Thousands of people in Santa Barbara have health insurance because of the Affordable Care Act, also known as Obamacare.
If it is repealed or replaced as Republicans are planning, it could affect Santa Barbara’s most vulnerable communities. These people are often 26 years old, single and living under the poverty line.
The deadline to register for Obamacare is January 31. Agents and healthcare providers are encouraging residents to apply.
“Some people are wonder, do I even need to do this? Is this worth my time? What’s going to happen to my insurance?” said Gabriela Ferrusquilla, a Covered California agent with CoreGen Insurance Agency, LLC in Santa Barbara’s Eastside.
Ferrusquilla estimates 90% of her clients used to live without health insurance before the Affordable Care Act was passed.
“Some may have had insurance through jobs, but now they don’t work there anymore. They could go without insurance because they didn’t know where else to get it or it wasn’t affordable for them,” said Ferrusquilla.
She was also someone who didn’t have insurance before Obamacare.

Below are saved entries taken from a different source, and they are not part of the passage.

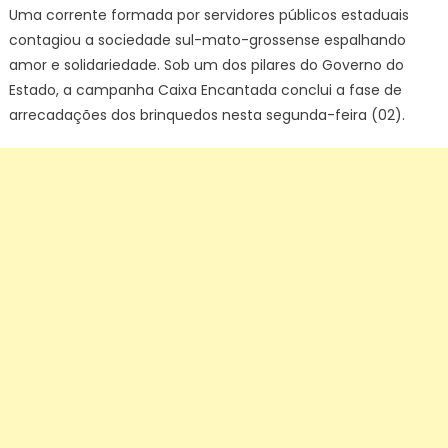
do
Uma corrente formada por servidores públicos estaduais
Sul
contagiou a sociedade sul-mato-grossense espalhando
amor e solidariedade. Sob um dos pilares do Governo do
Estado, a campanha Caixa Encantada conclui a fase de
arrecadações dos brinquedos nesta segunda-feira (02).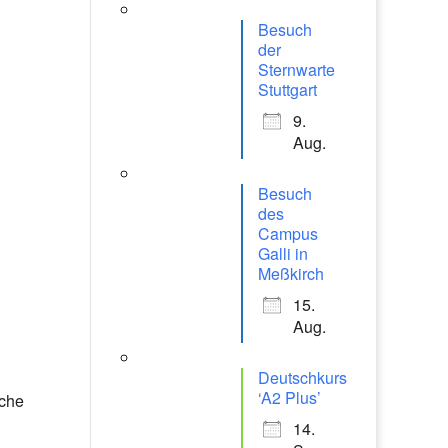
Besuch
der
Sternwarte
Stuttgart
9.
Aug.
Besuch
des
Campus
Galli in
Meßkirch
15.
Aug.
Deutschkurs
‘A2 Plus’
iche
14.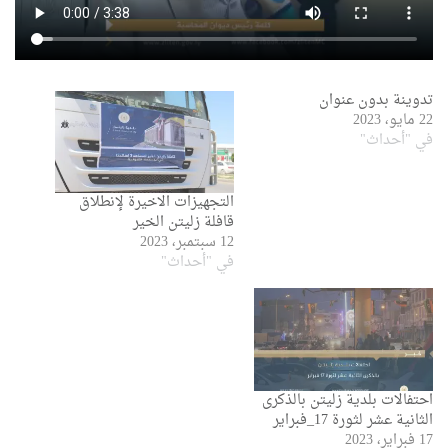
تدوينة بدون عنوان
22 مايو، 2023
في "أحداث"
التجهيزات الاخيرة لإنطلاق
قافلة زليتن الخير
12 سبتمبر، 2023
في "أحداث"
احتفالات بلدية زليتن بالذكرى
الثانية عشر لثورة 17_فبراير
17 فبراير، 2023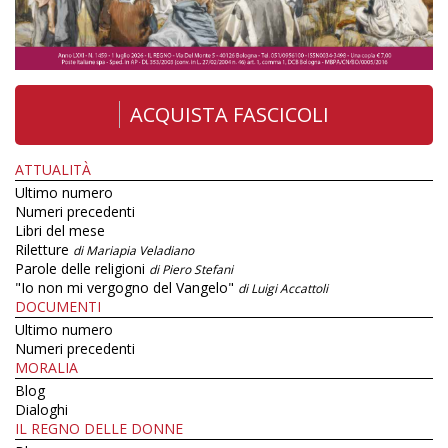
ACQUISTA FASCICOLI
ATTUALITÀ
Ultimo numero
Numeri precedenti
Libri del mese
Riletture
di Mariapia Veladiano
Parole delle religioni
di Piero Stefani
"Io non mi vergogno del Vangelo"
di Luigi Accattoli
DOCUMENTI
Ultimo numero
Numeri precedenti
MORALIA
Blog
Dialoghi
IL REGNO DELLE DONNE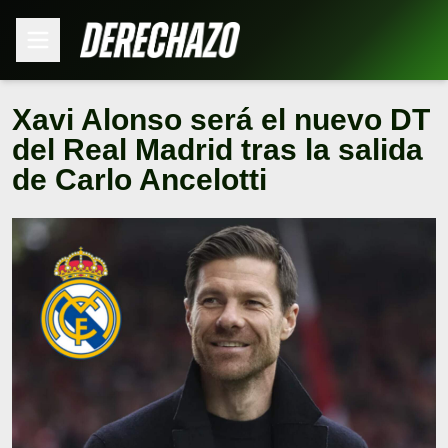
Xavi Alonso será el nuevo DT
del Real Madrid tras la salida
de Carlo Ancelotti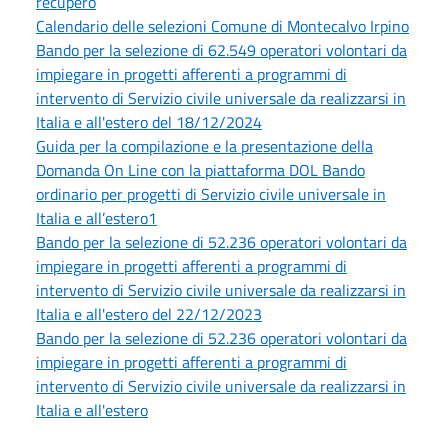
recupero
Calendario delle selezioni Comune di Montecalvo Irpino
Bando per la selezione di 62.549 operatori volontari da
impiegare in progetti afferenti a programmi di
intervento di Servizio civile universale da realizzarsi in
Italia e all'estero del 18/12/2024
Guida per la compilazione e la presentazione della
Domanda On Line con la piattaforma DOL Bando
ordinario per progetti di Servizio civile universale in
Italia e all’estero1
Bando per la selezione di 52.236 operatori volontari da
impiegare in progetti afferenti a programmi di
intervento di Servizio civile universale da realizzarsi in
Italia e all'estero del 22/12/2023
Bando per la selezione di 52.236 operatori volontari da
impiegare in progetti afferenti a programmi di
intervento di Servizio civile universale da realizzarsi in
Italia e all'estero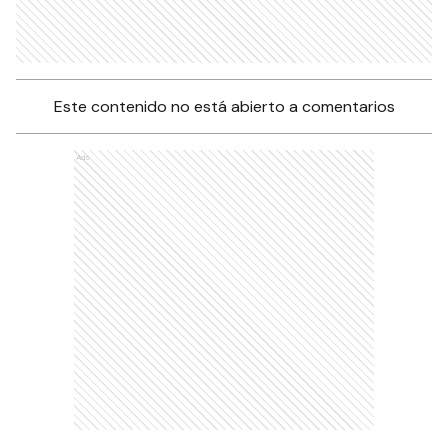
Este contenido no está abierto a comentarios
Ads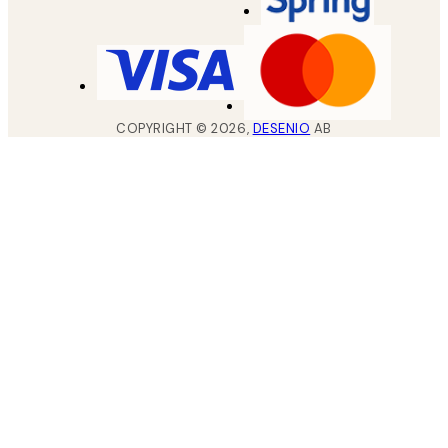
COPYRIGHT ©
2026
,
DESENIO
AB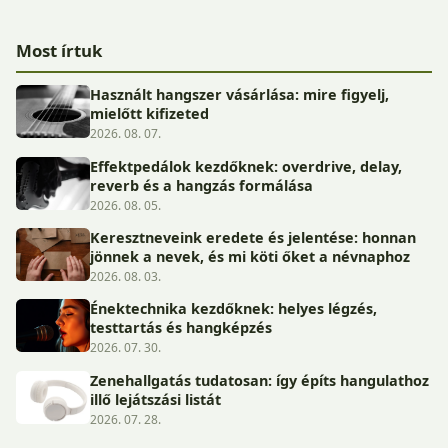
Most írtuk
Használt hangszer vásárlása: mire figyelj,
mielőtt kifizeted
2026. 08. 07.
Effektpedálok kezdőknek: overdrive, delay,
reverb és a hangzás formálása
2026. 08. 05.
Keresztneveink eredete és jelentése: honnan
jönnek a nevek, és mi köti őket a névnaphoz
2026. 08. 03.
Énektechnika kezdőknek: helyes légzés,
testtartás és hangképzés
2026. 07. 30.
Zenehallgatás tudatosan: így építs hangulathoz
illő lejátszási listát
2026. 07. 28.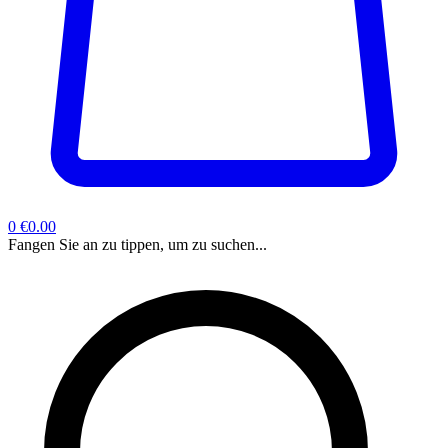
0
€0.00
Fangen Sie an zu tippen, um zu suchen...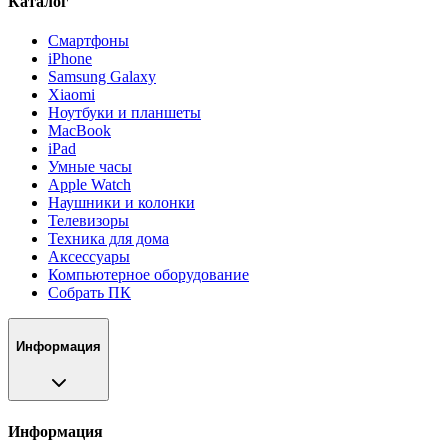
Каталог
Смартфоны
iPhone
Samsung Galaxy
Xiaomi
Ноутбуки и планшеты
MacBook
iPad
Умные часы
Apple Watch
Наушники и колонки
Телевизоры
Техника для дома
Аксессуары
Компьютерное оборудование
Собрать ПК
Информация
Информация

“My first insurance was one dollar a month, which it’s all based on income,” said Ferrusquilla.
Talks about repealing and replacing the Affordable Care Act and the fear its caused is spreading. Down the street at the Eastside Neighborhood Clinic, doctors are also encouraging patients to renew their plan or register for healthcare.
“They did not have insurance before that and so they have had a sip of the wine now. They’ve had preventative health visits. They’ve had help with covering their chronic diseases, so it’s going to be very important to continue that relationship with our patients,” said Doctor Charles Fenzi, Santa Barbara Neighborhood Clinics.
Fenzi is a doctor and CEO of the neighborhood clinics. He says while Obamacare isn’t perfect, it has helped people who were ignored before.
“The folks we’re taking care of are just really thankful that we’re here. Many of them are new to this country and m any of them send money back home and want to be partners in their health care so they can stay healthy enough to do that. So they can continue to work and send money back home,” said Fenzi.